Guides
Guides

HERE Anonymizer Preprocessor configuration

Service configuration

The basic configuration of HERE Anonymizer Preprocessor is performed by setting environment variables in the runtime environment.

For example, the Docker quick start example uses this configuration:

  • Indexer:

    SOURCE_FORMAT=HERE_PROBE
    SOURCE_URI=s3+index://minioadmin:minioadmin@input-bucket/input?region=eu-somewhere&endpoint=http://s3:9000&cache_endpoint=ignite://ignite:10800
  • Preprocessor:

    SOURCE_FORMAT=HERE_PROBE
    SOURCE_URI=s3+preprocess://minioadmin:minioadmin@input-bucket/input?region=eu-somewhere&endpoint=http://s3:9000&cache_endpoint=ignite://ignite:10800
    SINK_URI=s3+batch+files://minioadmin:minioadmin@output-bucket/output?region=eu-somewhere&endpoint=http://s3:9000
    SINK_FORMAT=HERE_PROBE
📘

Note

The provided sample configuration is for local in-Docker deployments. When deploying the application in other environments, set the environment variables following instructions from the relevant deployment guide.

SOURCE_URI

The SOURCE_URI variable defines the location of the data source.

In the example configuration, the input data source is located in-Docker, locally to the application. The data comes from input-bucket of the s3 host using Amazon S3 data connector with minioadmin:minioadmin credentials.

For a full list of supported URI options, see Data connectors.

📘

Note

You can use environment variable substitution when setting SOURCE_URI. For example, this is how you pass the accessKey and secretKey using an environment variable:

SOURCE_URI=s3+index://${AWS_ACCESS_KEY_ID}:${AWS_SECRET_ACCESS_KEY}@input-bucket/input?region=eu-west-1

SINK_URI

The SINK_URI variable defines the destination of the preprocessed output data.

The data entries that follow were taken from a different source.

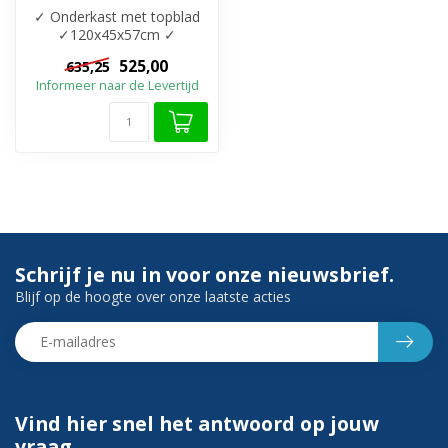
✓ Onderkast met topblad
✓120x45x57cm ✓
Melamine materiaal ✓ 2x
525,00
635,25
Softclose lades m...
Informeer naar de Levertijd
Schrijf je nu in voor onze nieuwsbrief.
Blijf op de hoogte over onze laatste acties
Vind hier snel het antwoord op jouw
vraag.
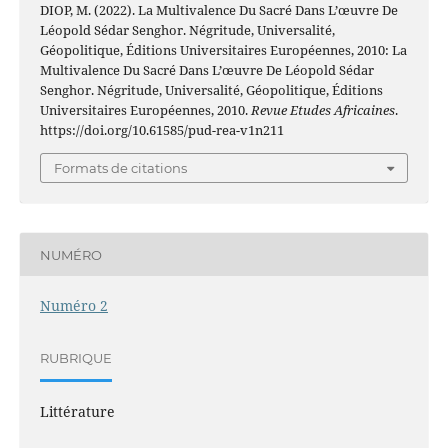
DIOP, M. (2022). La Multivalence Du Sacré Dans L’œuvre De
Léopold Sédar Senghor. Négritude, Universalité,
Géopolitique, Éditions Universitaires Européennes, 2010: La
Multivalence Du Sacré Dans L’œuvre De Léopold Sédar
Senghor. Négritude, Universalité, Géopolitique, Éditions
Universitaires Européennes, 2010.
Revue Etudes Africaines
.
https://doi.org/10.61585/pud-rea-v1n211
Formats de citations
NUMÉRO
Numéro 2
RUBRIQUE
Littérature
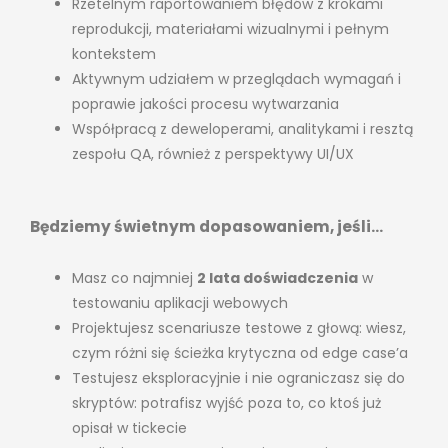
Rzetelnym raportowaniem błędów z krokami
reprodukcji, materiałami wizualnymi i pełnym
kontekstem
Aktywnym udziałem w przeglądach wymagań i
poprawie jakości procesu wytwarzania
Współpracą z deweloperami, analitykami i resztą
zespołu QA, również z perspektywy UI/UX
Będziemy świetnym dopasowaniem, jeśli…
Masz co najmniej
2 lata doświadczenia
w
testowaniu aplikacji webowych
Projektujesz scenariusze testowe z głową: wiesz,
czym różni się ścieżka krytyczna od edge case’a
Testujesz eksploracyjnie i nie ograniczasz się do
skryptów: potrafisz wyjść poza to, co ktoś już
opisał w tickecie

In the example configuration, the output data is saved in-Docker, locally to the application. The data is sent to the output-bucket of the s3 host Amazon S3 data connector with minioadmin:minioadmin credentials.

📘

Note

You can use environment variable substitution when setting SINK_URI, same as in the case of SOURCE_URI.

SOURCE_FORMAT

The SOURCE_FORMAT variable defines the expected format of input data messages. The supported source formats are the same as for the HERE Anonymizer Self-Hosted. To learn more, see Data message formats documentation of HERE Anonymizer Self-Hosted.

SINK_FORMAT

The SINK_FORMAT variable defines the expected format of output data. The supported sink formats are the same as for the HERE Anonymizer Self-Hosted. To learn more, see Data message formats documentation of HERE Anonymizer Self-Hosted.

POINTS_PER_FILE

The POINTS_PER_FILE variable defines the average number of points that the preprocessed files should contain.

Default value: 5000

TILE_ZOOM_LEVEL

The TILE_ZOOM_LEVEL variable defines the zoom level for the map tile. The map tiles aggregate traces based on origin, allowing the HERE Anonymizer Self-Hosted to distribute input data across compute nodes by tiles.

Default value: 12